There is a lot of talk about preparing to launch a business and getting a sufficient war chest to do that.

In Silicon Valley, where businesses operate in stealth until they are ready to launch, apart from the engineering costs, most of the capital goes into the marketing spend – burning tens of thousands or even 100’s of thousands of dollars each month. The question, I often ask myself – is this precision spending or a mere race to burn the rocket fuel.

It is true, I am biased. I have always operated in Europe and perhaps the most conservative of countries of the Old continent – UK.

Me and my team have raised funds here to build and market Flow City.  Any fellow founder reading this, will perhaps have a little sigh about the size of seed rounds here being in thousands rather than millions.

I have made nearly 100 pitches to funds and angels with a success rate of 1:10. Didn’t accept every offer on the table, but as we weren’t addicted to capital, we could afford to choose the best investors to support our growth. When it comes to smart money, I think we managed to get the genius level – yes dear investors here is my gratitude which I perhaps didn’t offer often enough.

I had a different idea for the June blog but I wanted to share my thoughts after chatting to a very knowledgeable investor, who also happens to be a close friend. He asked me what is the single most important thing in my opinion to making a product a commercial success? He asked me both as a founder and a strategist.

My answer was simple – embrace austerity.

The best products tend to be launched in unfavorable circumstances. Do it when it is difficult; when competition is none or scarce. Where Hacks and cheap testing are likely to move the needle because you are not fighting for the attention of the same group of customers.

Perhaps we were too early with our proposition but that meant we had a lot of time to experiment, test our assumptions, test and perfect our product. So when the market ripens, we will be ready to ascend.

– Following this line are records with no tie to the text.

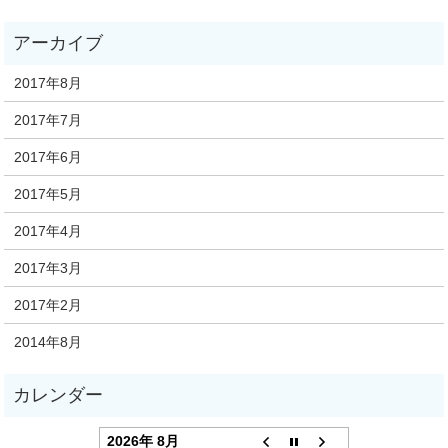
2017年8月
2017年7月
2017年6月
2017年5月
2017年4月
2017年3月
2017年2月
2014年8月
2026年 8月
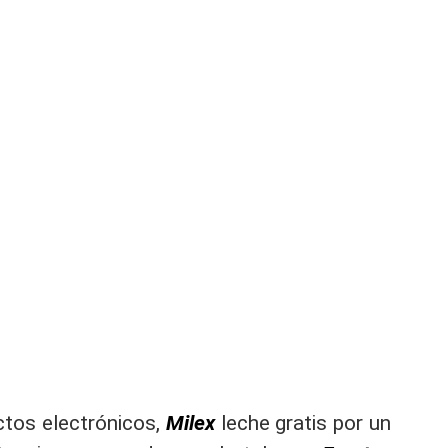
ctos electrónicos,
Milex
leche gratis por un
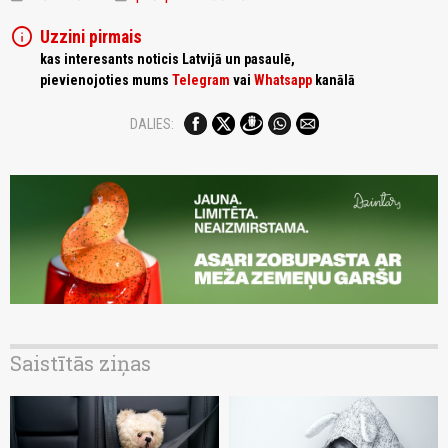
info
Uzzini pirmais
kas interesants noticis Latvijā un pasaulē,
pievienojoties mums
Telegram
vai
Whatsapp
kanālā
DALIES:
Saistītās ziņas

The difficult part: There is little money available when you are in this phase, so you have 2 choices: Bootstrap or self fund. Bootstrapping means that all the founders have the skills required to build the product so you don’t have to pay anyone until there are funds to do so. Self funding means investing your money to hire essential talent.  In both cases the funds are limited or non existent, so securing your first customers equates a lot of leg work.

But what about the launch phase? Can you do it without the rocket fuel.

You can and you should. Don’t launch, prepare to ascend – focus on one channel and watch it closely to identify what works. Think about fuelling a balloon to take you over the Channel rather than firing a rocket into space.

This is the chance to show a real competitive advantage. You shouldn’t have to spend your way to acquire customers – they should choose you. That is the real proof. And if you don’t have the funds to cheat your way to growth – than that is a good thing. Fail early and pivot if necessary.

When you are first to market, you’re the only choice. When there are few others, you should be the obvious choice. Having a small marketing budget teaches discipline which will evolve into culture when you are ready to go after a bigger market. That rigor should stay with you whether you have £1,000 or £1m to spend.

I remember our last round, I said specifically to our investors that we want to spend 80% of the round on marketing. They didn’t agree with us, but said nothing at the time. So we closed the round and shortly after we met to go through my assumptions.

It turns out that my strategy was easy to copy – which meant any player coming in with 10 times the budget could crush us. Their advice? You are so early you can afford to be unscalable with your approach and that’s why we backed you. Test more scalable channels and when you have a winner, launch it when you are ready. Forget the hockey stick – we are in Europe so showing profitability is both desired and attractive.  It shows you know how to deploy marketing budgets and can be accountable for the results, and most importantly, it doesn’t make you addicted to external capital.

I now understand the importance of that advice as it shaped us and prepared us for the next growth phase.